((
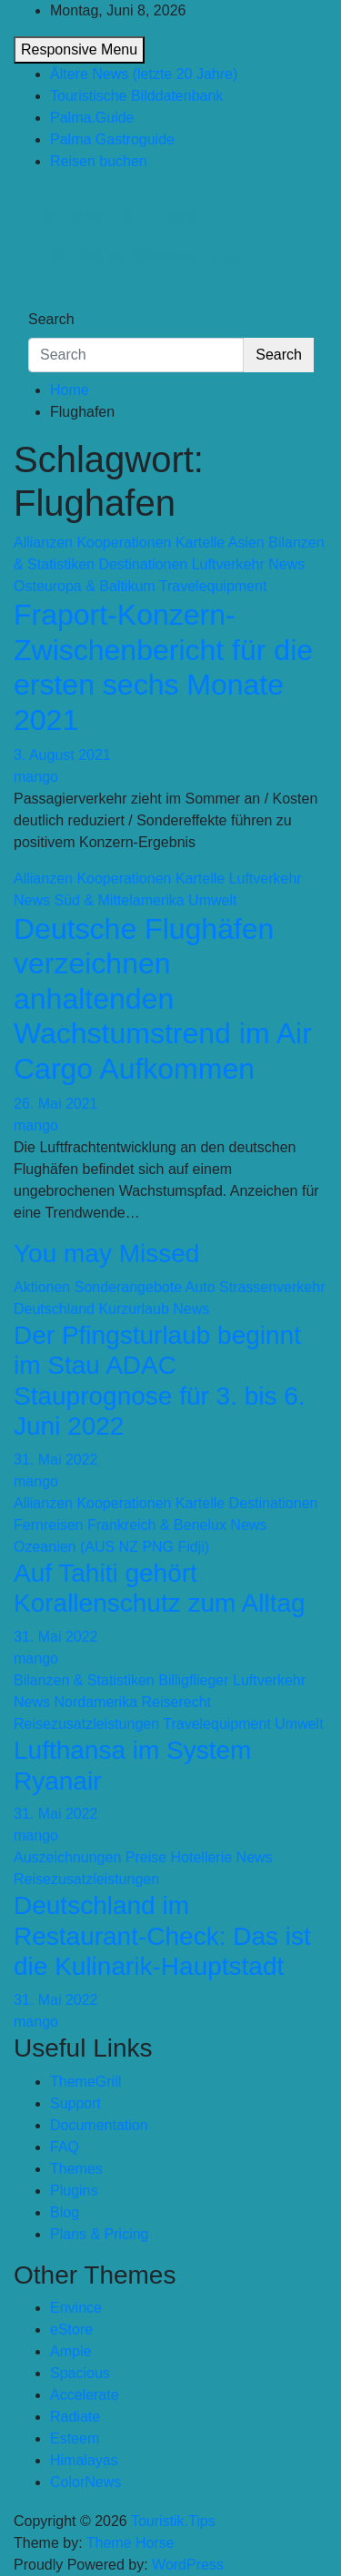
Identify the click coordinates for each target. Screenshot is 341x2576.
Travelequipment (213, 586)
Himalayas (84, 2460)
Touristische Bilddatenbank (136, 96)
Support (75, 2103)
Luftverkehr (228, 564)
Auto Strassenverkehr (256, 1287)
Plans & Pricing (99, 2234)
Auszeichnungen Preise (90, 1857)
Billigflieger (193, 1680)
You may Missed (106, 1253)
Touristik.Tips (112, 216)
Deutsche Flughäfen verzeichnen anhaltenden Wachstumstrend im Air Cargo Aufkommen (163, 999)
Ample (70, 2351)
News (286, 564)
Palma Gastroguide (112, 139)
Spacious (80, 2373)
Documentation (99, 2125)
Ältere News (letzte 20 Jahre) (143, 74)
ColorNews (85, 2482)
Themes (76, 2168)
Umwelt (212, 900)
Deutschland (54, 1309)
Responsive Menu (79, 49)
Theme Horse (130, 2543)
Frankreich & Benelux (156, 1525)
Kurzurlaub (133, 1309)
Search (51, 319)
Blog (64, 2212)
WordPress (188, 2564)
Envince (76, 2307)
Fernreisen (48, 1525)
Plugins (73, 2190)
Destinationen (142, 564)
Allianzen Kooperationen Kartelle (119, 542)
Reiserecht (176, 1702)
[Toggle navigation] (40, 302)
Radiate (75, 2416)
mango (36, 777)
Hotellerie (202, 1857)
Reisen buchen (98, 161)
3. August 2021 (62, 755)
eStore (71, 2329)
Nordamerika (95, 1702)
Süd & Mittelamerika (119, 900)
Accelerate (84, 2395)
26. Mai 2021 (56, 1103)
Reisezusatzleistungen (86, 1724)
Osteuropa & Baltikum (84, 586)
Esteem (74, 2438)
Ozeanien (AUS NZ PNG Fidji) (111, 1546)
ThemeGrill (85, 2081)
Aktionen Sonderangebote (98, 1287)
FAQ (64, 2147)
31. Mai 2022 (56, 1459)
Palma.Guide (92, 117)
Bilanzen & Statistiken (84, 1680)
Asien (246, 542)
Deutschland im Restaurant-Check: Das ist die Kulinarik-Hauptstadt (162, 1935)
))
- _Directions for this task_: Find all the lines with "Deutschland" in the data and copy them.

- _Answer box_:
Deutschland (54, 1309)
Deutschland im Restaurant-Check: Das ist die Kulinarik-Hauptstadt (162, 1935)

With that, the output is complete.